- **REQUIRED WORK**: Scan the records for the word "interactable". Report each line where it occurs.

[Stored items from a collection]
##########

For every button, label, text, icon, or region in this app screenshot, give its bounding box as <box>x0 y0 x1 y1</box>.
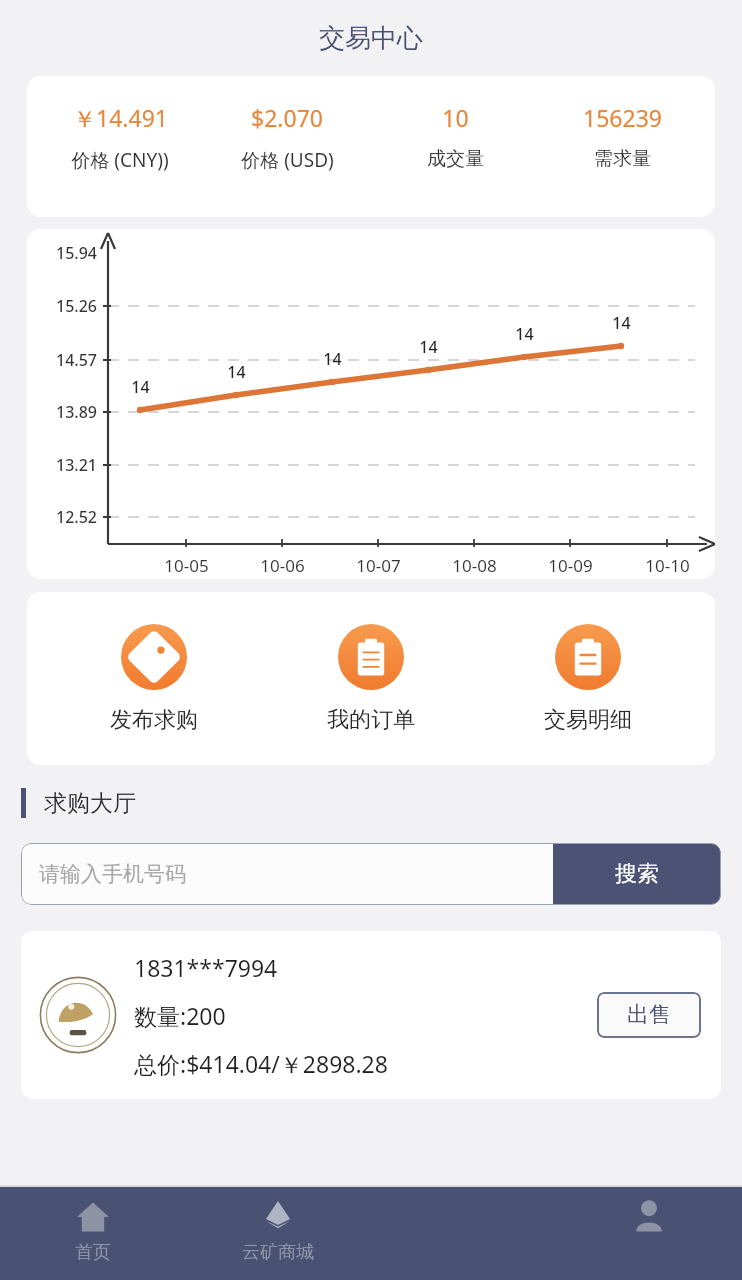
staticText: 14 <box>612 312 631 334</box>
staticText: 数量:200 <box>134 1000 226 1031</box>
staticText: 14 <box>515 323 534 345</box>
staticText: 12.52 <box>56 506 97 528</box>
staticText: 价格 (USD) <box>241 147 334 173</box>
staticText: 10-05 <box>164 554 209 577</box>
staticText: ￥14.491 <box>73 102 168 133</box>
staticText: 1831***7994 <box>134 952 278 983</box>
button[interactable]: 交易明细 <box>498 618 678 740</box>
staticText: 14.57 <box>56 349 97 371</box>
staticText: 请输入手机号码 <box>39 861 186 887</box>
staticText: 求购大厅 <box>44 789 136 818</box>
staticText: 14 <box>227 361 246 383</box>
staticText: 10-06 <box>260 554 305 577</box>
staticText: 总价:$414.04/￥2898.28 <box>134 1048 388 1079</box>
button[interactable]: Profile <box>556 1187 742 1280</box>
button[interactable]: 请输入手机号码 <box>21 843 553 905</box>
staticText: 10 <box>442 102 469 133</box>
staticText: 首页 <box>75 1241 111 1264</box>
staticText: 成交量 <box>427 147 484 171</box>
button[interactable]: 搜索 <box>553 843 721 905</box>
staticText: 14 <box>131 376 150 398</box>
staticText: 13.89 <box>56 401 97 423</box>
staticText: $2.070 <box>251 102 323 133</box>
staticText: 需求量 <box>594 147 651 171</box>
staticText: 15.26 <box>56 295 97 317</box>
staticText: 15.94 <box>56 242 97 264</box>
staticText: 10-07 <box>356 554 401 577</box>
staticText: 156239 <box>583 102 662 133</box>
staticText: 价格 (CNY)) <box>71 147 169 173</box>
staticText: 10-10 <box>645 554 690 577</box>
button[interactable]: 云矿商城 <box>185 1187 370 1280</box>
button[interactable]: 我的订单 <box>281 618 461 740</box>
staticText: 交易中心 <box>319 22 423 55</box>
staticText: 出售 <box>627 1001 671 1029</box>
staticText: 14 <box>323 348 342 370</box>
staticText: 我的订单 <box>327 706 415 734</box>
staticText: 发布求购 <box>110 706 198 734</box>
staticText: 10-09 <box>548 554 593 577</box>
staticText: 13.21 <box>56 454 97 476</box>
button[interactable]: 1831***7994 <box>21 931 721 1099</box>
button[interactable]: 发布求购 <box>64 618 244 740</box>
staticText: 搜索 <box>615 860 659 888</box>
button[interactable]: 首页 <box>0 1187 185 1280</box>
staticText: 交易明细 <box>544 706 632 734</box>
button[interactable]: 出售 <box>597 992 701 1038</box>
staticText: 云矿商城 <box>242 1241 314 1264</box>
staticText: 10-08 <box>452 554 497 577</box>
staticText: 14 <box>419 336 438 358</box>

##########

- **ANSWER AREA**:
button[interactable]: 交易明细 <box>498 618 678 740</box>
button[interactable]: Profile <box>556 1187 742 1280</box>
button[interactable]: 请输入手机号码 <box>21 843 553 905</box>
button[interactable]: 搜索 <box>553 843 721 905</box>
button[interactable]: 云矿商城 <box>185 1187 370 1280</box>
button[interactable]: 我的订单 <box>281 618 461 740</box>
button[interactable]: 1831***7994 <box>21 931 721 1099</box>
button[interactable]: 发布求购 <box>64 618 244 740</box>
button[interactable]: 首页 <box>0 1187 185 1280</box>
button[interactable]: 出售 <box>597 992 701 1038</box>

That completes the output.